Eram adolescentes quando se viram pela primeira vez, na festa de aniversário de um amigo em comum. Foi só três anos depois que começaram um relacionamento que duraria 24 anos. Durante todo esse tempo e mesmo após o filho nascer e completar a maioridade, Pedro Roberto de Mattos Siqueira, 44, tratava Isadora Dutra Siqueira, 42, como namorada.
Nascido em Cruz Alta e morador de Viamão, Pedro expressava devoção por Isadora em gestos do cotidiano, como ao deixar bilhetes na mesa ao sair de manhã cedo. A esposa guarda com afeto a imagem borrada de uma dessas anotações:
"Só pra não esquecer, te amo", diz o papel escrito à mão pelo marido, com um coração e o desenho de um rosto com sorriso.
O amor transparecia também nos meses de maio, quando Pedro presenteava a esposa triplamente: uma lembrança para o aniversário dela, outra para o aniversário de casamento e uma terceira para o dia das mães.
Prestativo, dispunha-se o tempo todo a ajudar Isadora. Trabalhavam duro de segunda a sábado, mas encontravam energia para jantar fora ao menos uma noite por semana.
Pedro adorava churrasco e picanha. Para agradar à esposa e ao filho Pablo, 18 anos, chegava a levá-los para comer sushi, aguardar o fim da refeição e só então passar em outro local para levar um lanche de seu agrado.
Sempre de bem com a vida, ao lado de Isadora Pedro estava disposto a aventuras, saídas e empreitadas. Nunca caíram na rotina do casamento. Uma vez, uma prima chegou a brincar:
— São eternos namorados...
— Graças a Deus! — respondeu Pedro.
Fã de futebol — era gremista —, ele se divertia com as partidas e o samba semanais ao lado dos amigos de décadas. Era o animado, o palhaço, o alegre da turma.
Em um dos grandes presentes típicos de maio, Pedro presentou a esposa, apaixonada por cachorros, com uma shitzu. A pequena Kira acabou por se tornar xodó dele também: quando o casal jantava fora, ao menos um petisco tinha que ser levado para a cadelinha.

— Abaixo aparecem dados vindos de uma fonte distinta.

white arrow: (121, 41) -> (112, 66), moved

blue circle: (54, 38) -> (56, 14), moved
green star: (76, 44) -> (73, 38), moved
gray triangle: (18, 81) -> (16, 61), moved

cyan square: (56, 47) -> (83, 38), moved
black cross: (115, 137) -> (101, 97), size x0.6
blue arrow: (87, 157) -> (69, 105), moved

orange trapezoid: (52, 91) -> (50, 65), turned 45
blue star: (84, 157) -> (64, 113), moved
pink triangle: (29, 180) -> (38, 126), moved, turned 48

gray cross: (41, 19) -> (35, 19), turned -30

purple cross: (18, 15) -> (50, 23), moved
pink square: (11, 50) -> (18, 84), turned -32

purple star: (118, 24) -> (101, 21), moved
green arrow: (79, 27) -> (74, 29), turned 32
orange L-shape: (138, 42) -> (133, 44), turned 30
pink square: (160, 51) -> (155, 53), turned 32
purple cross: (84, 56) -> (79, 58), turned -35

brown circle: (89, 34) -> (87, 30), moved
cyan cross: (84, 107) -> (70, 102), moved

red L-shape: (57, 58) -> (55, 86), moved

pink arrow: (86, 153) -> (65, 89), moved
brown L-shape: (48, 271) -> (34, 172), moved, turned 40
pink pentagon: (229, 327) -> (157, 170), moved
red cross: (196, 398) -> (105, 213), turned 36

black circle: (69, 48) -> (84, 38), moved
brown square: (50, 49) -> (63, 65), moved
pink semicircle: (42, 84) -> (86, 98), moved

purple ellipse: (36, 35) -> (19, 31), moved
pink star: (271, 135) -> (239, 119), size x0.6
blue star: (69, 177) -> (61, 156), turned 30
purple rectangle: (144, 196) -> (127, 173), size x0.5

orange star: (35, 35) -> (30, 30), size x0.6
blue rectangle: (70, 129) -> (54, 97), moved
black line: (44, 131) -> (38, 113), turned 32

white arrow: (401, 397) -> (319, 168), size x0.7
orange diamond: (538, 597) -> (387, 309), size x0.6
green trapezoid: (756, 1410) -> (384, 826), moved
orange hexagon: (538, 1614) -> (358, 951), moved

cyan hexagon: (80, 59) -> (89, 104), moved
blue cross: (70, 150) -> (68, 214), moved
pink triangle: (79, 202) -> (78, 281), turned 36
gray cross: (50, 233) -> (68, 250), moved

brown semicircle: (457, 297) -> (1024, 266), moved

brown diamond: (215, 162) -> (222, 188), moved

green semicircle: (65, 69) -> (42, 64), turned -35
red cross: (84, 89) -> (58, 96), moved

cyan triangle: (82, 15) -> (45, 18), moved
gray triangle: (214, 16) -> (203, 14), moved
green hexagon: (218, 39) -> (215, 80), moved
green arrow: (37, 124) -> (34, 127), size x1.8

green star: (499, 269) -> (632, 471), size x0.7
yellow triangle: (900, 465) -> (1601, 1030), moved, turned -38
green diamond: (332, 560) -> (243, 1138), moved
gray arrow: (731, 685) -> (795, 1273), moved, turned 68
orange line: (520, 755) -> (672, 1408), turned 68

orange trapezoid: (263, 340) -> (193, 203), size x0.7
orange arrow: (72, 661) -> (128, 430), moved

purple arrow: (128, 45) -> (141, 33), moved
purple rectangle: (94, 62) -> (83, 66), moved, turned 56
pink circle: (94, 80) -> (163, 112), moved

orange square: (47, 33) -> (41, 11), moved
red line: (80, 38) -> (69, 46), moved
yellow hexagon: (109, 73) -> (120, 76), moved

Trabalhador, Pedro foi gerente de posto de gasolina, dono de minimercado ao lado da esposa, taxista e motorista de aplicativo. Pouco antes da pandemia, o casal abriu uma pet shop no Centro Histórico, em Porto Alegre. Ele ajudava a administrar o negócio e entregava animais na casa de clientes.
— Para ele não tinha, tempo ruim. Sempre sorridente, estava sempre brincando com alguém. E sempre falou que faria tudo pra mim e pelo nosso filho. Se eu estava doente, ele saía no meio da chuva para pegar o que precisasse. Sempre de bem com a vida — diz Isadora.
Um dia, o empresário foi tomado por cansaço e perda de forme. O médico receitou remédio e repouso, mas a melhora não veio. No ínterim, Isadora também manifestou sintomas semelhantes e, após consultar, internou-se em uma clínica da Capital. No dia seguinte, ela foi enviada em uma ambulância para o Hospital Conceição. O marido, que já começava a apresentar falta de ar, fez companhia a Isadora no veículo.
Na emergência do hospital, enquanto aguardava o atendimento da esposa, Pedro foi aconselhado por um enfermeiro a passar por triagem na ala de suspeitos de coronavírus. Cinco minutos depois, já era atendido na emergência ao lado da esposa.
O casal foi internado separadamente, em quartos privativos, e se comunicava apenas por mensagem. Mas Pedro piorou e foi encaminhado para a unidade de tratamento intensivo (UTI), onde permaneceu por cerca de 10 dias. A última mensagem foi escrita a Isadora antes de ser entubado: "Tô com muitas saudades". "Também tô", escreveu Isadora.
A mensagem seguinte escrita pela esposa — "mas temos que ser fortes" — não chegou a ser lida. Pedro faleceu, vítima de coronavírus, em 17 de junho, dois dias depois de a esposa receber alta. Ele não tinha comorbidades. A cremação foi paga pelos amigos do futebol e do samba.
Pedro permanecerá com afeto na memória e nas lembranças da esposa, Isadora, do filho, Pablo, de tios, tias, primos, familiares e amigos.